KB Financial Group and the Ministry of Health and Welfare said on Feb. 1 they visited the Chamirang Community Child Center in Jungnang district, Seoul, on Jan. 29 to check the operating status of the extended nighttime childcare programme and hear on-site views.
Officials involved in implementing the programme, including KB Financial, the health ministry and the Korea Institute for Children’s Rights, attended the visit. They checked whether children needing care at night were being safely protected and encouraged staff working at the site.
The extended nighttime childcare programme is part of a government-wide response prepared after a child death in an apartment fire last year. It selected 360 participating centres from about 5,500 community care facilities nationwide and began full operations on Jan. 5.

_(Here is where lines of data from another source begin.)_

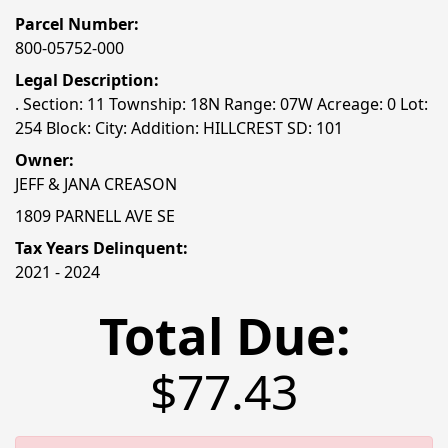
Parcel Number:
800-05752-000
Legal Description:
. Section: 11 Township: 18N Range: 07W Acreage: 0 Lot:
254 Block: City: Addition: HILLCREST SD: 101
Owner:
JEFF & JANA CREASON
1809 PARNELL AVE SE
Tax Years Delinquent:
2021 - 2024
Total Due:
$77.43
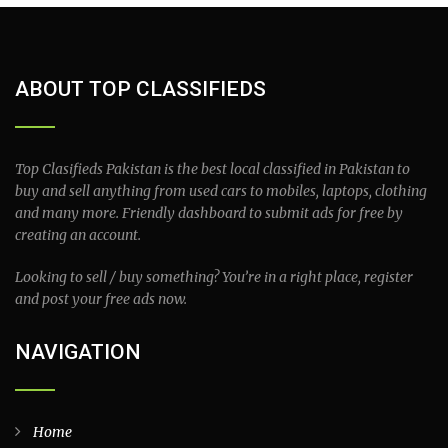
ABOUT TOP CLASSIFIEDS
Top Clasifieds Pakistan is the best local classified in Pakistan to
buy and sell anything from used cars to mobiles, laptops, clothing
and many more. Friendly dashboard to submit ads for free by
creating an account.
Looking to sell / buy something? You’re in a right place, register
and post your free ads now.
NAVIGATION
Home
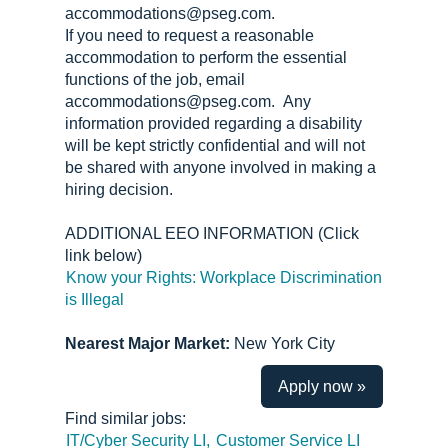
accommodations@pseg.com.
If you need to request a reasonable
accommodation to perform the essential
functions of the job, email
accommodations@pseg.com. Any
information provided regarding a disability
will be kept strictly confidential and will not
be shared with anyone involved in making a
hiring decision.
ADDITIONAL EEO INFORMATION (Click
link below)
Know your Rights: Workplace Discrimination
is Illegal
Nearest Major Market:
New York City
Apply now »
Find similar jobs:
IT/Cyber Security LI,
Customer Service LI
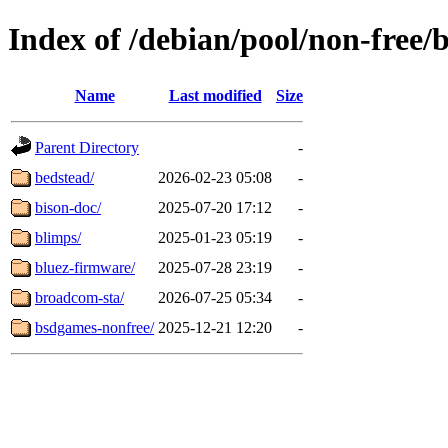
Index of /debian/pool/non-free/
Name
Last modified
Size
Parent Directory
-
bedstead/
2026-02-23 05:08
-
bison-doc/
2025-07-20 17:12
-
blimps/
2025-01-23 05:19
-
bluez-firmware/
2025-07-28 23:19
-
broadcom-sta/
2026-07-25 05:34
-
bsdgames-nonfree/
2025-12-21 12:20
-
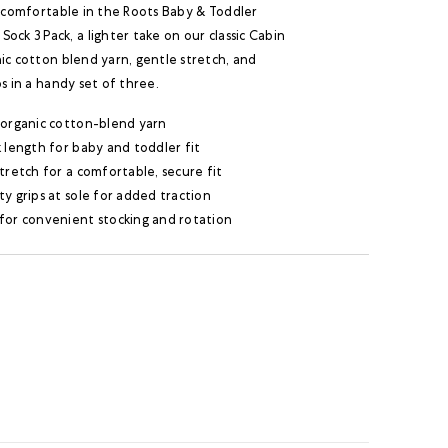
y comfortable in the Roots Baby & Toddler
ock 3 Pack, a lighter take on our classic Cabin
ic cotton blend yarn, gentle stretch, and
ps in a handy set of three.
 organic cotton-blend yarn
 length for baby and toddler fit
tretch for a comfortable, secure fit
y grips at sole for added traction
for convenient stocking and rotation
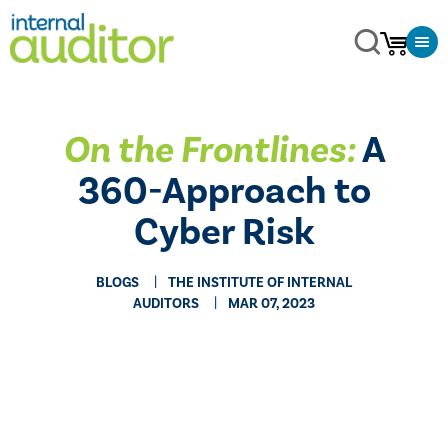
On the Frontlines:
A
360-Approach to
Cyber Risk
BLOGS
THE INSTITUTE OF INTERNAL
AUDITORS
MAR 07, 2023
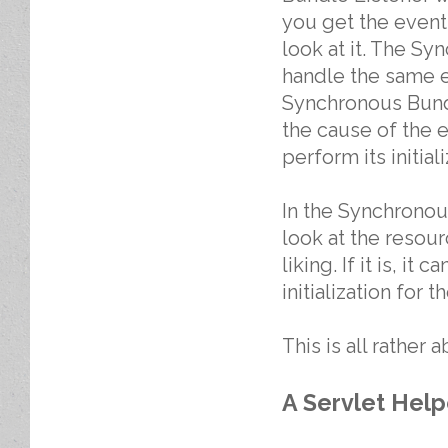
you get the event
look at it. The Sy
handle the same e
Synchronous Bundl
the cause of the 
perform its initia
In the Synchronou
look at the resour
liking. If it is, i
initialization for 
This is all rather
A Servlet Help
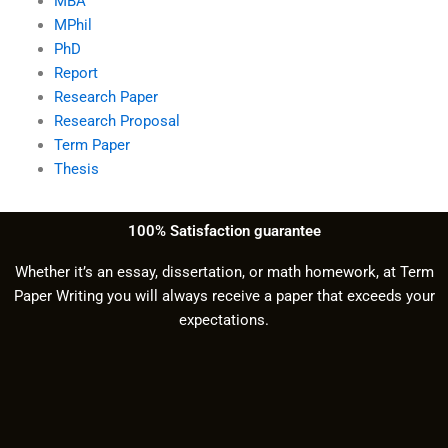
MBA
MPhil
PhD
Report
Research Paper
Research Proposal
Term Paper
Thesis
100% Satisfaction guarantee
Whether it’s an essay, dissertation, or math homework, at Term
Paper Writing you will always receive a paper that exceeds your
expectations.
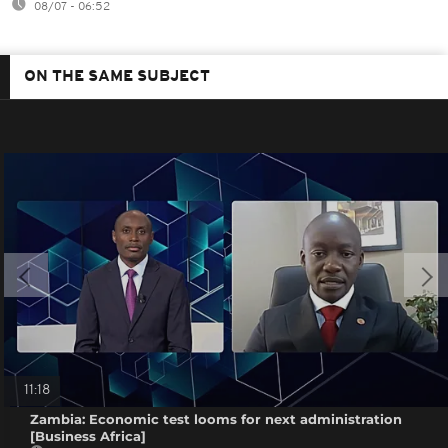
08/07 - 06:52
ON THE SAME SUBJECT
11:18
Zambia: Economic test looms for next administration
[Business Africa]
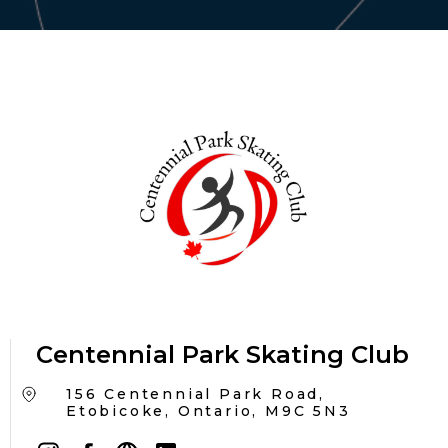
Centennial Park Skating Club
156 Centennial Park Road,
Etobicoke, Ontario, M9C 5N3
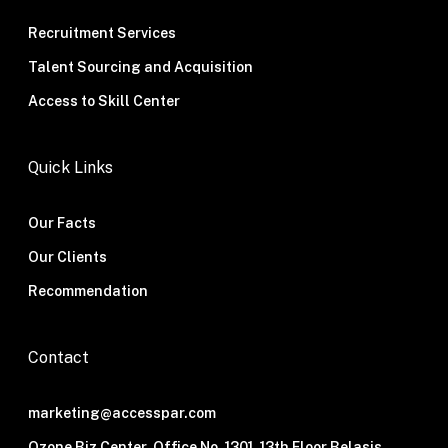
Recruitment Services
Talent Sourcing and Acquisition
Access to Skill Center
Quick Links
Our Facts
Our Clients
Recommendation
Contact
marketing@accesspar.com
Ozone Biz Center, Office No. 1301, 13th Floor Belasis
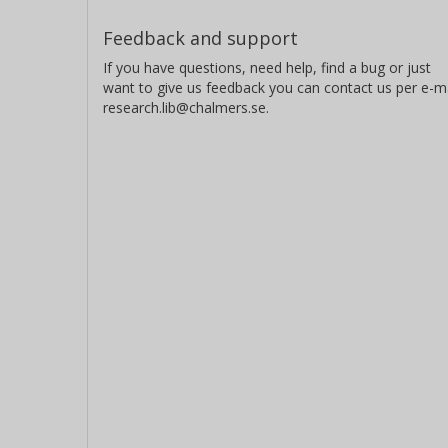
Feedback and support
If you have questions, need help, find a bug or just
want to give us feedback you can contact us per e-ma
research.lib@chalmers.se.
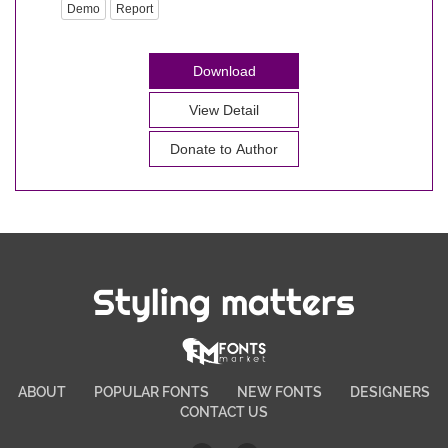
Demo
Report
Download
View Detail
Donate to Author
Styling matters
ABOUT
POPULAR FONTS
NEW FONTS
DESIGNERS
CONTACT US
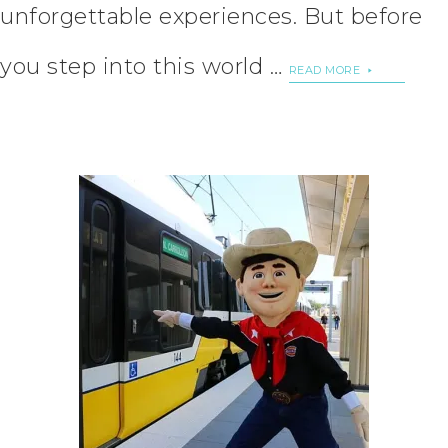
unforgettable experiences. But before
you step into this world …
READ MORE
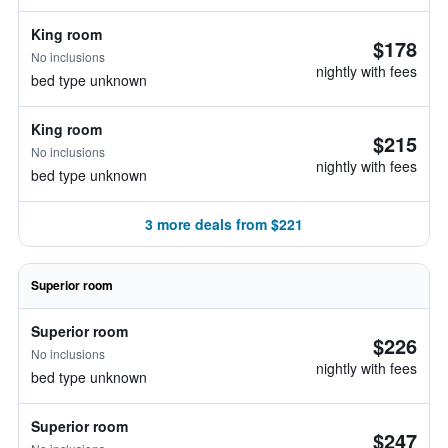
King room
$178
No inclusions
nightly with fees
bed type unknown
King room
$215
No inclusions
nightly with fees
bed type unknown
3 more deals from $221
Superior room
Superior room
$226
No inclusions
nightly with fees
bed type unknown
Superior room
$247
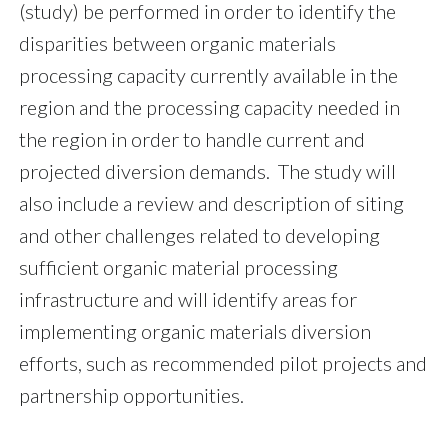
(study) be performed in order to identify the
disparities between organic materials
processing capacity currently available in the
region and the processing capacity needed in
the region in order to handle current and
projected diversion demands. The study will
also include a review and description of siting
and other challenges related to developing
sufficient organic material processing
infrastructure and will identify areas for
implementing organic materials diversion
efforts, such as recommended pilot projects and
partnership opportunities.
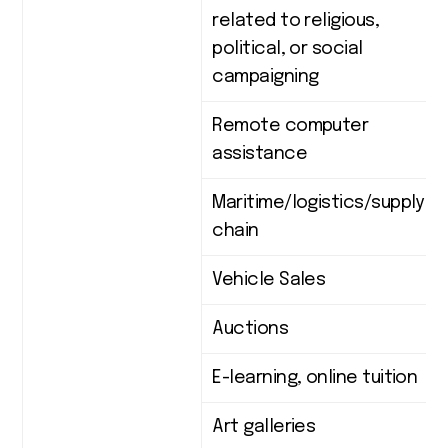
related to religious,
political, or social
campaigning
Remote computer
assistance
Maritime/logistics/supply
chain
Vehicle Sales
Auctions
E-learning, online tuition
Art galleries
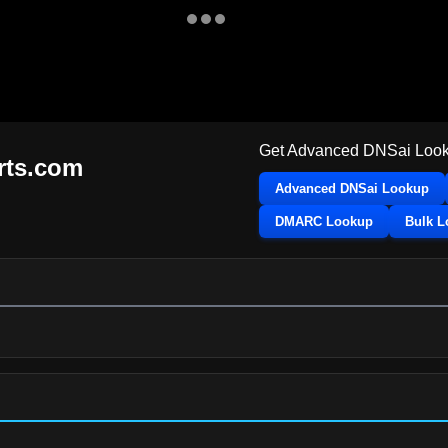
Get Advanced DNSai Look
orts.com
Advanced DNSai Lookup
DMARC Lookup
Bulk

KB Financial has supported the new establishment and expansion of 2,265 after-school care classrooms and the building of 75 hub-type care centres since 2018. It has also continued various social contribution activities to strengthen the childcare environment, including easing childcare and care burdens for major local governments and small business owners.
Based on shared recognition that the government and the private sector must jointly take responsibility for each child’s safety, it is pushing the extended nighttime childcare programme so children can be safely protected during evening hours when care gaps are likely to occur. KB Kookmin Bank, a key affiliate, is also providing practical capacity-building support to young people preparing for independence, including job consulting and certificate acquisition, as part of practising social inclusion.
KB Financial plans to sponsor a total of 6 billion won over three years from 2026 to 2028, in cooperation with the health ministry. The support includes infrastructure such as improving aging facilities, enrolling safety insurance for trips home at night, supporting vehicles for commuting to and from centres, and building a one-stop guidance system for guardians.
The field visit was arranged to check operating conditions at participating centres and hear opinions from users and workers for reflection in future system improvements. KB Financial plans to open a nationwide common representative phone number by March to improve user accessibility and build a system that automatically connects callers to regional guidance call centres in their province or city based on the caller’s location information.
A KB Financial official said, "Childcare is not a one-off support but a social responsibility that must continue." The official added, "We will continue support by thinking together with the field so children can be safely protected at any time."